When I was a kid (1980's), I was diagnosed with ADD (now ADHD), put on Ritalin, and mom and dad called it a day. While better behaved on the medication, it wasn't a complete fix (obviously). Autism Spectrum Disorder never came into the conversations with the doctors and therapists. We went to family therapy and I was even put into a girls group therapy environment. Mom and Dad would ship me off to grandma's, and then my grandma would call them to take me back. I gave her hives from the stress of not being safe and well, you know... typical behaviors associated with lack of impulse controls, etc. During my childhood I was informed by my mother that I was causing chaos in the family and that she and my dad nearly split up because of me (they didn't). That the chaos was my fault, and if I could just behave, just think before I acted... I think I was a teenager when she shared this. All because I had ADD and I suppose I behaved like I had ADD. I'm going to say it was most likely ADHD impulsive type. I never tossed a classroom, I never had severe tantrums that became physical,
I was addicted to TV, and my Atari (my way of stimming). I stole an April Birthstone ring from JC Penny's because it was pretty and I wanted it. And I proudly wore it. It was probably no more than $5. My mom made me take it back, apologize to the store manager, and told me next time she was going to have me arrested and put into a jail cell. I was 7. Hmmm, maybe my mom got triggered by me.... I drew in wet cement and then signed my full name. I doodled with permanent marker on the walls at a nearby school, and again, left my name because I was proud of my art. They all called it vandalism and I had to do community service. Dad made me pick up trash around the neighborhood.
When I shared with my parents that my son was diagnosed autistic, they read all the books and were engaged to learn more. When I shared my daughter was late diagnosed (she's 16) autistic, they nodded their heads, but didn't seem to really accept it.. she "doesn't look autistic" is what they were thinking. When I shared that I am autistic too, I got nothing from them. Maybe we're just too old now. I'm turning 50 in April, and both of my parents are in their late 70's now.
Also, I'm pretty sure my mom is autistic. She certainly has many of the traits. But when I suggested this to my father, he scoffed and confirmed my mother was NOT on the spectrum. Yet it's known to be hereditary, so...
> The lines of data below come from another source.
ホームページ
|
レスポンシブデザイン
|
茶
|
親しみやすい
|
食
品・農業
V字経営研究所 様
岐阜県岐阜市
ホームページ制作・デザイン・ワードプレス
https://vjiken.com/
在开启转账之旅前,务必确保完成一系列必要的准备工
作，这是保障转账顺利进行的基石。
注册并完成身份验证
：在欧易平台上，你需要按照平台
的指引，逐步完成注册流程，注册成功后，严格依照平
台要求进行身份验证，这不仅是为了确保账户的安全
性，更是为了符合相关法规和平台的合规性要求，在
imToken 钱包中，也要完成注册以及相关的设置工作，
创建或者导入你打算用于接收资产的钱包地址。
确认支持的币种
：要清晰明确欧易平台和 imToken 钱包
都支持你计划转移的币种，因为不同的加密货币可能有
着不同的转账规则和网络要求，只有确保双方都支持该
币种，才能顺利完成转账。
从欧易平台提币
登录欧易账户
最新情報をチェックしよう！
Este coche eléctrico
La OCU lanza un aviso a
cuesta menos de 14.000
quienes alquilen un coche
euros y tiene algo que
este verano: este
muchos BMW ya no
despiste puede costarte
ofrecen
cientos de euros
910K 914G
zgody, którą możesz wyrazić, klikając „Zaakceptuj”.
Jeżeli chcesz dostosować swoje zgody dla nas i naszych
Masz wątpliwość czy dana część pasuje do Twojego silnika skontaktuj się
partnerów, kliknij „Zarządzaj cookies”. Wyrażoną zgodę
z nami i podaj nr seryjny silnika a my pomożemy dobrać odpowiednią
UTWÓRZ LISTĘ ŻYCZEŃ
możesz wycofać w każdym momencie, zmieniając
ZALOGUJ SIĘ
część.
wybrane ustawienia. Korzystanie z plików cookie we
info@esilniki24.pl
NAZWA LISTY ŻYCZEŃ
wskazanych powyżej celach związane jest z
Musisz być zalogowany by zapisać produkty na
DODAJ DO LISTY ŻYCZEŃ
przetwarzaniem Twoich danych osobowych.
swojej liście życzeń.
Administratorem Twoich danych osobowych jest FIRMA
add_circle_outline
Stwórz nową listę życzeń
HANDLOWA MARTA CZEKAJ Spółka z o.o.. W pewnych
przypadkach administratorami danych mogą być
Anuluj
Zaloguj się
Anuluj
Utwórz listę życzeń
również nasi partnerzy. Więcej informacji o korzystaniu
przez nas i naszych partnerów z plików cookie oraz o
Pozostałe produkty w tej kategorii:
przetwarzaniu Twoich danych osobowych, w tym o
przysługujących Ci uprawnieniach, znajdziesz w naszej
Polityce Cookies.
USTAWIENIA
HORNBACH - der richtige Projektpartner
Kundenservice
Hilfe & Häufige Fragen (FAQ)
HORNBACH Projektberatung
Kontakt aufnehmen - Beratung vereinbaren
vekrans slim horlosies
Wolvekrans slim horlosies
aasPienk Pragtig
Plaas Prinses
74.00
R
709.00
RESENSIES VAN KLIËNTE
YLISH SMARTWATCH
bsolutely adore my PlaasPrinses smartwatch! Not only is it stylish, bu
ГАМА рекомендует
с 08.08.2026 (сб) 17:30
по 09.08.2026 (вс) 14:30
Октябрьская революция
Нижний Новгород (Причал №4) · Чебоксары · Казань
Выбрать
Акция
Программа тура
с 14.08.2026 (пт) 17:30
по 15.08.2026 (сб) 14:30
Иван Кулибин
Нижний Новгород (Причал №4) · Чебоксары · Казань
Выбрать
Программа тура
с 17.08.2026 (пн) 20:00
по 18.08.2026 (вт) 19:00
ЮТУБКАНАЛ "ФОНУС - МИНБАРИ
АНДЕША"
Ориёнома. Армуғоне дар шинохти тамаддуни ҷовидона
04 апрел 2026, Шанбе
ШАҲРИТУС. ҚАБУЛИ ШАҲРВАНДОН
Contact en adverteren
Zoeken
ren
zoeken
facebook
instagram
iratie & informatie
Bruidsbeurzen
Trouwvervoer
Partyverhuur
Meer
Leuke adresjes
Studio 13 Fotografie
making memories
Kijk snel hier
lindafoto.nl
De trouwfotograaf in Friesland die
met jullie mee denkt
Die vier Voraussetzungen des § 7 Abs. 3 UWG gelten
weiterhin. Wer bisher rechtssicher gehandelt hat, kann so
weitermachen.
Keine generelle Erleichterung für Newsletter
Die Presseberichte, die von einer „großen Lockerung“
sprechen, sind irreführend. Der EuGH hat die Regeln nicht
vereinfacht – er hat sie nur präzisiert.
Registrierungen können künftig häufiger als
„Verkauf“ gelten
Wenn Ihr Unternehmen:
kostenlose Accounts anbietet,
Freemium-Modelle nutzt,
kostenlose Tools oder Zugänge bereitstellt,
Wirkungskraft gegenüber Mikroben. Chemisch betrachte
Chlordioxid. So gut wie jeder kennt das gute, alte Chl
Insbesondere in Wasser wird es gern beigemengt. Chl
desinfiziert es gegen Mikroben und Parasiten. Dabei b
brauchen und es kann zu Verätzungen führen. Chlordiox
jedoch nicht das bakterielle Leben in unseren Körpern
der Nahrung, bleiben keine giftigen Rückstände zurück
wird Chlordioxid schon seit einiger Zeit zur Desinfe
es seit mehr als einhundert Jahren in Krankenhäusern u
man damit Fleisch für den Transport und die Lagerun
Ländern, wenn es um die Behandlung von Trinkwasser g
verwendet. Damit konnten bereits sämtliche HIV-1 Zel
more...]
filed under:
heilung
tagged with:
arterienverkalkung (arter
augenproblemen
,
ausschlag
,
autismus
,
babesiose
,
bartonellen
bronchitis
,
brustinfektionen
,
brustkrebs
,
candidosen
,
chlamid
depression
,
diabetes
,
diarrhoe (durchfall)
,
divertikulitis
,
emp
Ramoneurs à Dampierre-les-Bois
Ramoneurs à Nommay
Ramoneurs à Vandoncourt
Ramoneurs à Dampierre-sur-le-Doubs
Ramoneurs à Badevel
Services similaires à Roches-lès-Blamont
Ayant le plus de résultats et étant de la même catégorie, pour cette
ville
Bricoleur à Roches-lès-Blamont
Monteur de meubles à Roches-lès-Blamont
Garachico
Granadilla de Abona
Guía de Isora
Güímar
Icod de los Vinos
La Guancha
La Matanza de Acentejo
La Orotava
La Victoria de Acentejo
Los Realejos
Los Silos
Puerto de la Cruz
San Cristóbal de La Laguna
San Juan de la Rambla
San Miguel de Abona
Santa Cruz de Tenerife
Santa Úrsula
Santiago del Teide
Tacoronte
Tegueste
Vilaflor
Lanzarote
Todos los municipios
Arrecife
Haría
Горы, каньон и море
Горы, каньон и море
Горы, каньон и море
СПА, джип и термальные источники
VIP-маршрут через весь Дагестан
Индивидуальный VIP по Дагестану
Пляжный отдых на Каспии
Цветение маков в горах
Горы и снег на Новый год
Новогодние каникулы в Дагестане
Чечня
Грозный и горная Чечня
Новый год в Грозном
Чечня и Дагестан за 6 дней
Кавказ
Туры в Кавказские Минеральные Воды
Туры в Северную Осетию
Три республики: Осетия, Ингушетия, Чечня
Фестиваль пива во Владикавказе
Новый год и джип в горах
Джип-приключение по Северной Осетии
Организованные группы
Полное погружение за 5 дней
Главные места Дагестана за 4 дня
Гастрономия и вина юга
That declaration stung. I finally understand myself, and it was dismissed. I expected a much different reaction I guess. I decided to research the disorder and research my family history to see where it all originated from. My family are all high achievers. I was the "least" successful as an adult. And yes, I'm coming up on my 50th birthday and yes, I have no idea what I'm going to do for retirement. Which is so sad and pathetic. I feel like I've never really grown up and I'm still a teenager mentally. I mean I'm smart. My entire family is. But I can't seem to get my life in order. It's just a day by day series of figuring things out for my kids before they turn 18 so they will have continued supports in place once adults.
Emotions are a funny thing. I didn't get the reaction or validation I was seeking from my parents. But I did get it from my husband and my children. My sister in law gets it. My brother is slow to come around to an understanding... maybe he's autistic too?
If anything, my being autistic, with both of my kids, has brought the three of us closer together.
It's like we completely get each other, but the neurotypicals in our household still get confused looks on their faces every day because we're different. It's funny too, because I didn't think there was anything off with they way my kids were behaving/reacting, etc. because they're just like me.
And I'm normal! well... normal for me and therefore normal for them. I am happy that I'm finally understanding myself and my self-awareness came because of my children. To me, they're normal too.
Now what? I mean, what do I do with this understanding and self-awareness?